Opening a new tab, I logged into Instagram. Everyone was on Instagram, from the year eights on the Tik Tok high to the art students with art accounts with tens of thousands of followers. Everyone was following everyone. It wouldn't be too hard to find Gina's. I knew Harry had a small connection with her, I had a way in. Harry's page was mainly videos of him playing jazz improv on various instruments and the occasional selfie with Avery. All from three years ago. When he was a brace face and acne ridden fifteen-year-old. I lingered on his page, he looked more awake back then. Now I don't see him without a coffee and eye bags that could carry all my baggage. I scrolled through his follower section, musicians and the occasional tattoo inspiration page. Tattoos weren't very Harry but who knows, I'm probably wrong, I thought. I didn't know Harry that well anyway. Scrolling by in the follower section, familiar faces of louder students who were more present within the school, the head of the feminist club, the drama kids, the people who weren't afraid to speak their mind and perform.

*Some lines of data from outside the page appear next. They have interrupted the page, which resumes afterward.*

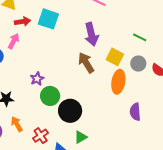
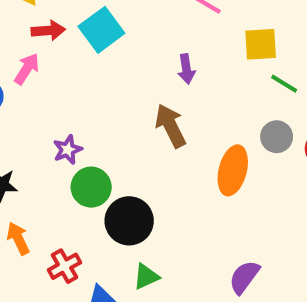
cyan square: (48, 19) -> (101, 30), turned 30
purple arrow: (91, 34) -> (186, 69), size x0.6
yellow square: (115, 57) -> (261, 44), moved, turned -36
purple semicircle: (135, 112) -> (244, 277), moved, turned 36

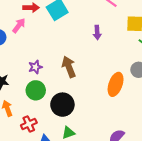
brown arrow: (170, 126) -> (69, 67), moved
green circle: (91, 187) -> (36, 90), moved

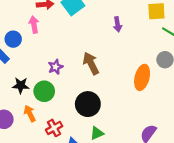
pink arrow: (19, 26) -> (34, 25), turned -42
green circle: (36, 90) -> (44, 91), moved

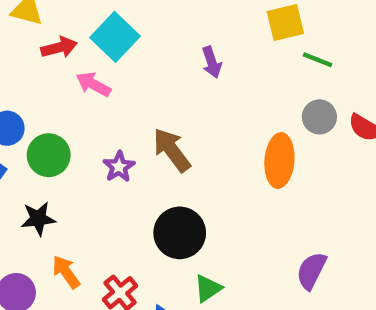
pink arrow: (34, 25) -> (93, 84), moved, turned -42
purple star: (55, 67) -> (119, 167), moved
green circle: (44, 91) -> (49, 155), moved

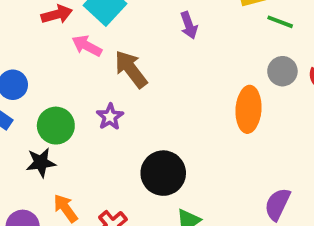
brown arrow: (172, 150) -> (131, 69), moved
green circle: (49, 155) -> (56, 126), moved

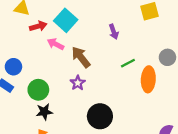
green line: (280, 22) -> (128, 63), moved, turned -48
purple star: (110, 117) -> (78, 83), moved
black star: (41, 162) -> (44, 112), moved

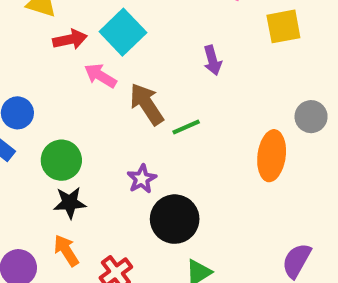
green line: (128, 63) -> (186, 127), moved
purple star: (78, 83) -> (142, 179), moved

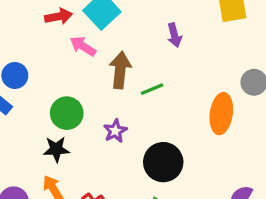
brown arrow: (147, 104) -> (120, 70), turned 39
green circle: (61, 160) -> (67, 113), moved
black circle: (175, 219) -> (163, 162), moved

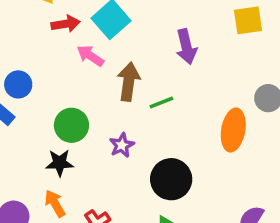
purple arrow: (174, 35) -> (186, 47), size x1.4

I almost missed Gina's page, her profile pic a black and white daisy. There were only two photos posted. One of her sitting with a friend on a bench in the park, the other a picture of her smiling, swivelled around on a piano stool. She looked happy. The photo was almost four years old. I snapped a screenshot. This was all I had of Gina. It was sad, but in a weird way; a history that I was never part of. She was a statistic to me. Which is a kind of shit thing to say. But I don't know how to word it in a non-shit way.

My eyes caught the sheet music sitting neatly on the piano stand. I zoomed in, trying to make out the red writing scratched beside the notes on the music. It was rough and jagged with sharp lines and large letters. The photo was old, but handwriting doesn't change that drastically. It might not even be Gina's writing on the sheet music. It could be her teachers. I had a good gut and trusted it. Including this. There was no way Gina would have written the Bucket List. Not with that handwriting. 

I was getting dressed in my not appropriately altered school uniform. Sporting badges and pins on my blazer and button down grey shirt was fine. Trimming the length of skirts and embroidering over the school logo, however, was not. I liked it like that, mastering the evil eye to anyone who dared make a comment. My mirror told the story of someone more confident than they felt. I'd grow into her, eventually.

I always found school quite easy. Straight A's weren't out of reach. But I didn't want to be the straight A top o' the class kid. I wanted to live. The boom in your heart when a firework goes off; the rhythm of your body when the music is so loud and sweaty bodies are pressed against you; the thrill of taking a leap of faith over a broken bridge. It's how I liked to take my tests; spontaneous. Dangerous, considering my marks relied on getting into university, which was something I did want to do. Ma supported me no matter what. A drooping grade with a happy child was better than a soaring student and anxious one.

The bucket list still twisted my gut.  It kept ticking as I ate toast: if Gina didn't write it, who did? Was it any of my business? I didn't know. I did, however, enjoy playing detective. I wanted to find out who wrote the note, I needed to beat Rebecca. The school may have The Mourners Game, but I had The Mourners Race.